Empezaron con el diseño de los volantes, el peliverde era muy bueno con el manejo de los programas de edición, siempre que tenían que hacer algo nuevo lo sorprendía, él se encargó de dar su opinión, de preguntarle a su hermana donde podían imprimir sin que les saliera muy costoso.
El día transcurrió haciendo diferentes elementos que adornarían el lugar, su sensei se despidió de todos, salió corriendo, a los pocos minutos entro el pelirrojo con varias personas siguiéndolo, con platos en sus manos.
—Bueno curso, traje las muestras – sonrió, dispusieron mesas para degustar los platos – Ellos son asistentes de la empresa All Might, me ayudaron a traer las cosas, luego iremos a limpiar el apartamento de Izuku kun.
Los platos eran increíbles, si él había preparado todo, lo respetaba ahora más, de igual manera Satou san llevo los postres junto a las bebidas, todo era increíble, la sonrisa de ese joven siempre alegraba a todos los que estaban a su alrededor, aprobaron cada uno de los platos, los ayudantes empezaron a salir.

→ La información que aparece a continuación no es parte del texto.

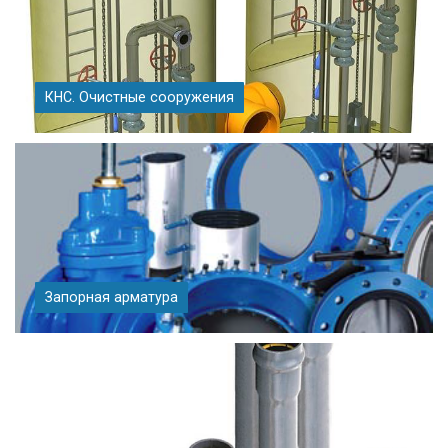
КНС. Очистные сооружения
Запорная арматура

—Midoriya, mamá me ayudara ese día – entendía porque su amor lo consideraba un buen amigo – tengo planeado traer más asistentes porque solo nosotros no daremos abasto.
—Es probable – dijo Satou san con una expresión seria – este festival se llevará a cabo después del desfile de Midoriya sensei, vendrá mucha gente para verlo.

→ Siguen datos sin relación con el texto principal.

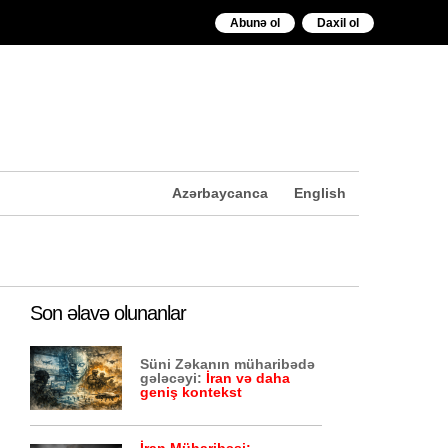
Abunə ol
Daxil ol
Azərbaycanca
English
Son əlavə olunanlar
Süni Zəkanın müharibədə
gələcəyi:
İran və daha
geniş kontekst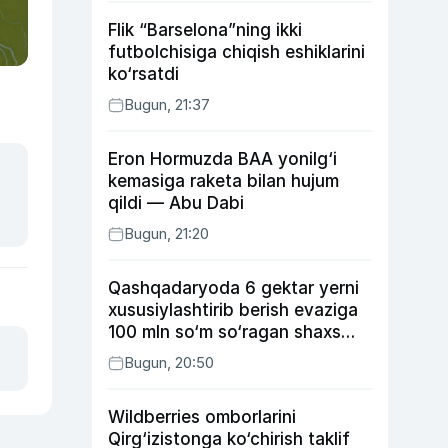
Flik “Barselona”ning ikki
futbolchisiga chiqish eshiklarini
ko‘rsatdi
Bugun, 21:37
Eron Hormuzda BAA yonilg‘i
kemasiga raketa bilan hujum
qildi — Abu Dabi
Bugun, 21:20
Qashqadaryoda 6 gektar yerni
xususiylashtirib berish evaziga
100 mln so‘m so‘ragan shaxs
ushlandi
Bugun, 20:50
Wildberries omborlarini
Qirg‘izistonga ko‘chirish taklif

—Izuku es bastante popular – dijo el pelirrojo con una amplia sonrisa – en la empresa es muy querido, todos nuestros trabajadores pidieron ese día, dijeron que querían ver a su jefe como profesor.

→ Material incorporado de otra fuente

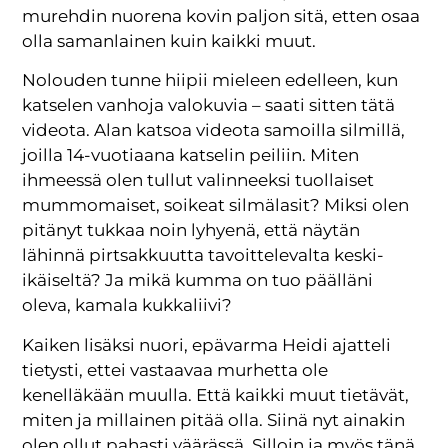
murehdin nuorena kovin paljon sitä, etten osaa
olla samanlainen kuin kaikki muut.
Nolouden tunne hiipii mieleen edelleen, kun
katselen vanhoja valokuvia – saati sitten tätä
videota. Alan katsoa videota samoilla silmillä,
joilla 14-vuotiaana katselin peiliin. Miten
ihmeessä olen tullut valinneeksi tuollaiset
mummomaiset, soikeat silmälasit? Miksi olen
pitänyt tukkaa noin lyhyenä, että näytän
lähinnä pirtsakkuutta tavoittelevalta keski-
ikäiseltä? Ja mikä kumma on tuo päälläni
oleva, kamala kukkaliivi?
Kaiken lisäksi nuori, epävarma Heidi ajatteli
tietysti, ettei vastaavaa murhetta ole
kenelläkään muulla. Että kaikki muut tietävät,
miten ja millainen pitää olla. Siinä nyt ainakin
olen ollut pahasti väärässä. Silloin ja myös tänä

—Se llevarán una sorpresa cuando lo vean con vestido – dijo Mineta y todos empezaron a reír –
—No tanto – todos lo voltearon a ver, el silencio se hizo presente, el saco de su maleta una revista – Mei chan es feliz colocándole vestidos, este mes saldrá a la venta esta revista y él no podía faltar.
Todos se lanzaron a ver, efectivamente el peliverde salía con vestidos extremadamente hermosos, le colocaron extensiones de otros colores, su rostro siempre con una máscara muy elaborada, era muy hermoso, levanto su rostro, vio que el pelirrojo le sonreía.
—Que hermoso – dijo Iida, los demás asintieron – su presencia frente a la cámara es muy fuerte, parece otra persona.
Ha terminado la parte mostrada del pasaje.